Last week, the New York City Council passed legislation that bans most NYC employers from checking a prospective employee’s credit history during the hiring process.  The bill, sponsored by councilman Bill Lander, passed by a vote of 47-3 and serves as a victory for labor and consumer activists who have long been arguing that credit history is a poor predictor of job performance.  Lander stated, “Credit checks for employment unfairly lock New Yorkers out of jobs…Millions of Americans who have bad credit, would also be great employees.  What they need to repair their credit is a job, and to make it harder for them to get a job is the definition of unfair.”

The legislation, however, does not bar the usage of credit checks for jobs involving “public trust,” which include police officers, some high-level city workers and positions that involve cyber security or fiduciary duties.

ARE BACKGROUND CHECKS RACIAL BARRIERS IN THE HIRING PROCESS?

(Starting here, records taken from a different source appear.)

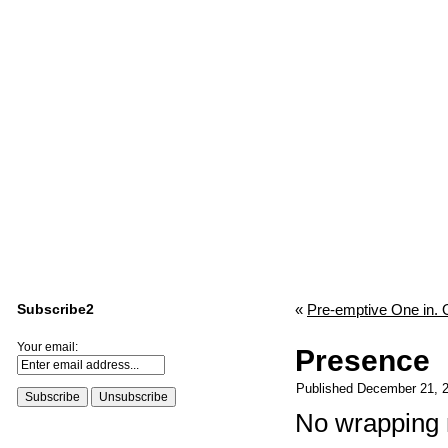
Subscribe2
«
Pre-emptive One in. 
Your email:
Presence
Published
December 21, 
No wrapping 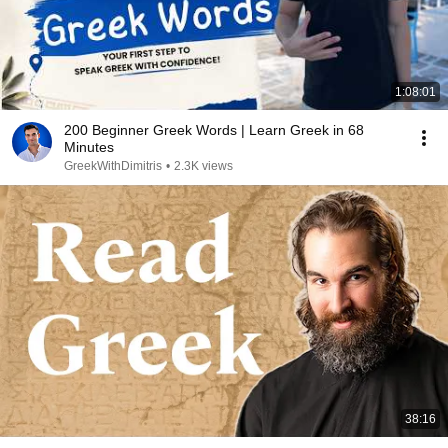
1:08:01
200 Beginner Greek Words | Learn Greek in 68
Minutes
GreekWithDimitris
•
2.3K views
38:16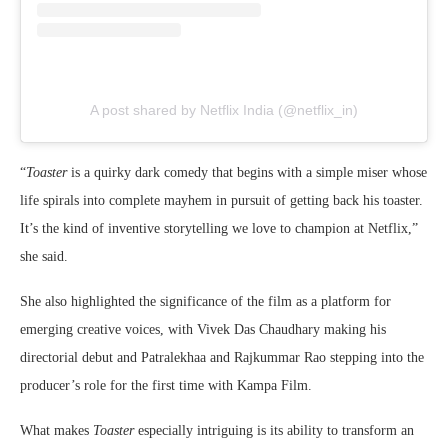
A post shared by Netflix India (@netflix_in)
“
Toaster
is a quirky dark comedy that begins with a simple miser whose
life spirals into complete mayhem in pursuit of getting back his toaster.
It’s the kind of inventive storytelling we love to champion at Netflix,”
she said.
She also highlighted the significance of the film as a platform for
emerging creative voices, with Vivek Das Chaudhary making his
directorial debut and Patralekhaa and Rajkummar Rao stepping into the
producer’s role for the first time with Kampa Film.
What makes
Toaster
especially intriguing is its ability to transform an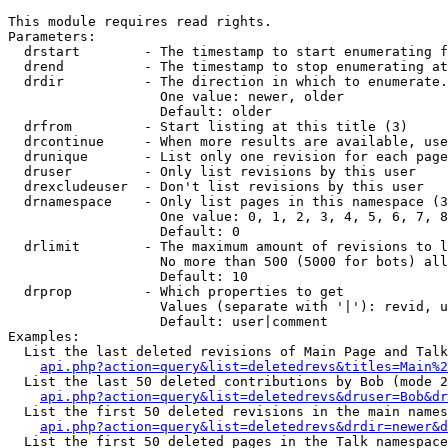
This module requires read rights.

Parameters:

  drstart        - The timestamp to start enumerating f
  drend          - The timestamp to stop enumerating at
  drdir          - The direction in which to enumerate.
                   One value: newer, older

                   Default: older

  drfrom         - Start listing at this title (3)

  drcontinue     - When more results are available, use
  drunique       - List only one revision for each page
  druser         - Only list revisions by this user

  drexcludeuser  - Don't list revisions by this user

  drnamespace    - Only list pages in this namespace (3
                   One value: 0, 1, 2, 3, 4, 5, 6, 7, 8
                   Default: 0

  drlimit        - The maximum amount of revisions to l
                   No more than 500 (5000 for bots) all
                   Default: 10

  drprop         - Which properties to get

                   Values (separate with '|'): revid, u
                   Default: user|comment

Examples:

  List the last deleted revisions of Main Page and Talk
api.php?action=query&list=deletedrevs&titles=Main%2
  List the last 50 deleted contributions by Bob (mode 2
api.php?action=query&list=deletedrevs&druser=Bob&dr
  List the first 50 deleted revisions in the main names
api.php?action=query&list=deletedrevs&drdir=newer&d
  List the first 50 deleted pages in the Talk namespace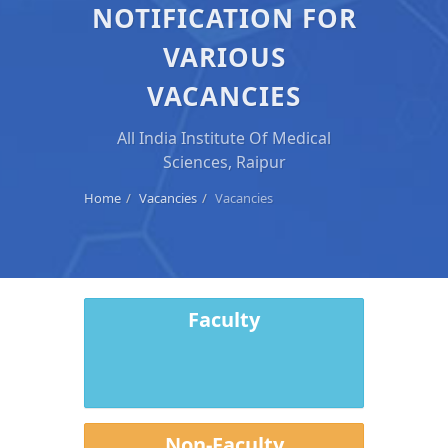
NOTIFICATION FOR
VARIOUS
VACANCIES
All India Institute Of Medical
Sciences, Raipur
Home
Vacancies
Vacancies
Faculty
Non-Faculty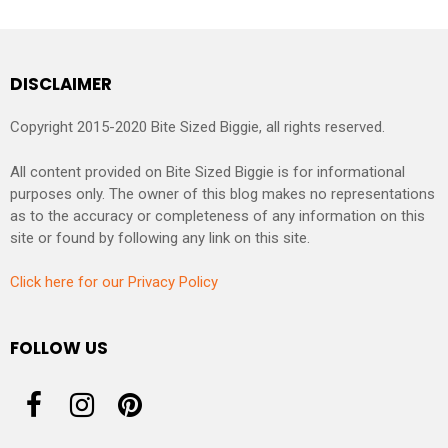
DISCLAIMER
Copyright 2015-2020 Bite Sized Biggie, all rights reserved.
All content provided on Bite Sized Biggie is for informational
purposes only. The owner of this blog makes no representations
as to the accuracy or completeness of any information on this
site or found by following any link on this site.
Click here for our Privacy Policy
FOLLOW US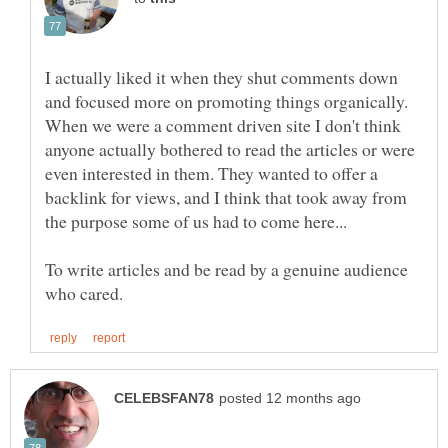
I actually liked it when they shut comments down
and focused more on promoting things organically.
When we were a comment driven site I don't think
anyone actually bothered to read the articles or were
even interested in them. They wanted to offer a
backlink for views, and I think that took away from
To write articles and be read by a genuine audience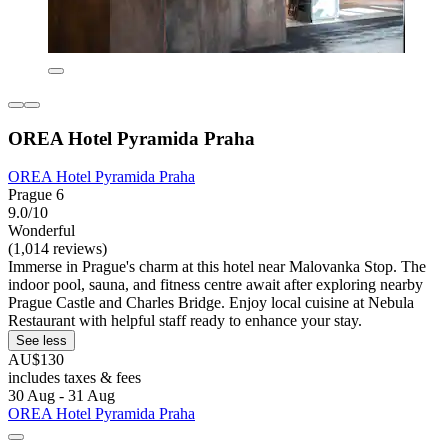
OREA Hotel Pyramida Praha
OREA Hotel Pyramida Praha
Prague 6
9.0/10
Wonderful
(1,014 reviews)
Immerse in Prague's charm at this hotel near Malovanka Stop. The
indoor pool, sauna, and fitness centre await after exploring nearby
Prague Castle and Charles Bridge. Enjoy local cuisine at Nebula
Restaurant with helpful staff ready to enhance your stay.
See less
AU$130
includes taxes & fees
30 Aug - 31 Aug
OREA Hotel Pyramida Praha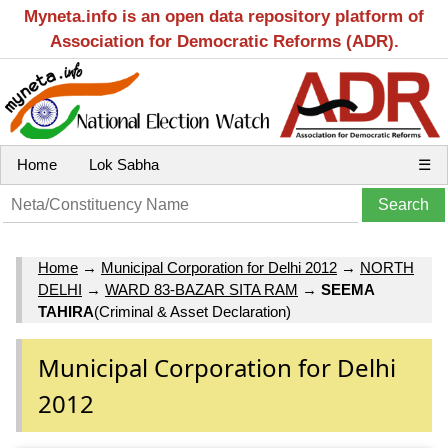
Myneta.info is an open data repository platform of
Association for Democratic Reforms (ADR).
Home
Lok Sabha
☰
Home
→
Municipal Corporation for Delhi 2012
→
NORTH
DELHI
→
WARD 83-BAZAR SITA RAM
→
SEEMA
TAHIRA
(Criminal & Asset Declaration)
Municipal Corporation for Delhi
2012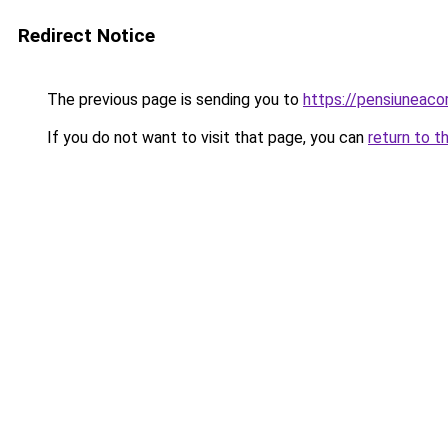
Redirect Notice
The previous page is sending you to
https://pensiuneac
If you do not want to visit that page, you can
return to t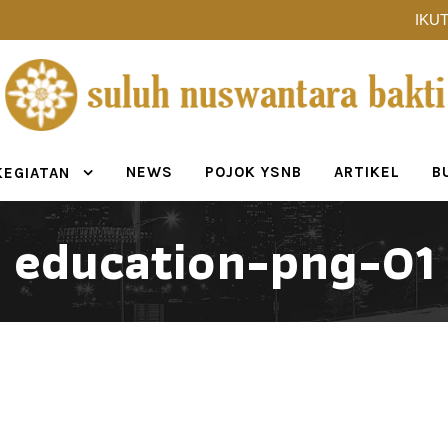
IKUT
NEWS
POJOK YSNB
ARTIKEL
B
KEGIATAN
education-png-01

The Federal Trade Commission (“FTC”) and the Equal Employment Opportunity Commission (“EEOC”) agree that background checks could have a “disparate impact” on black job applicants.  The doctrine of disparate impact is applied in the employment context and occurs when an employment policy is racially-neutral on its face, but has the effect of discriminating against members of a minority group.  The FTC and EEOC have released new compliance guidelines, which advise employers to be careful when basing employment decisions on background problems that may be more prevalent among a certain race.  The EEOC has stated that African Americans are far more likely to have a criminal record, which in turn, may exclude them from job offers after employers conduct background checks.  In 2011, the NAACP lobbied the EEOC to apply the disparate impact analysis to background checks and compelled employers to eliminate questions about felonies on job applications.  Months later, the EEOC issued an enforcement guidance on the issue and recommended that employers not ask about convictions on job applications.  The EEOC warned employers that it could “investigate disparate impact charges challenging criminal-record exclusions of black job candidates.”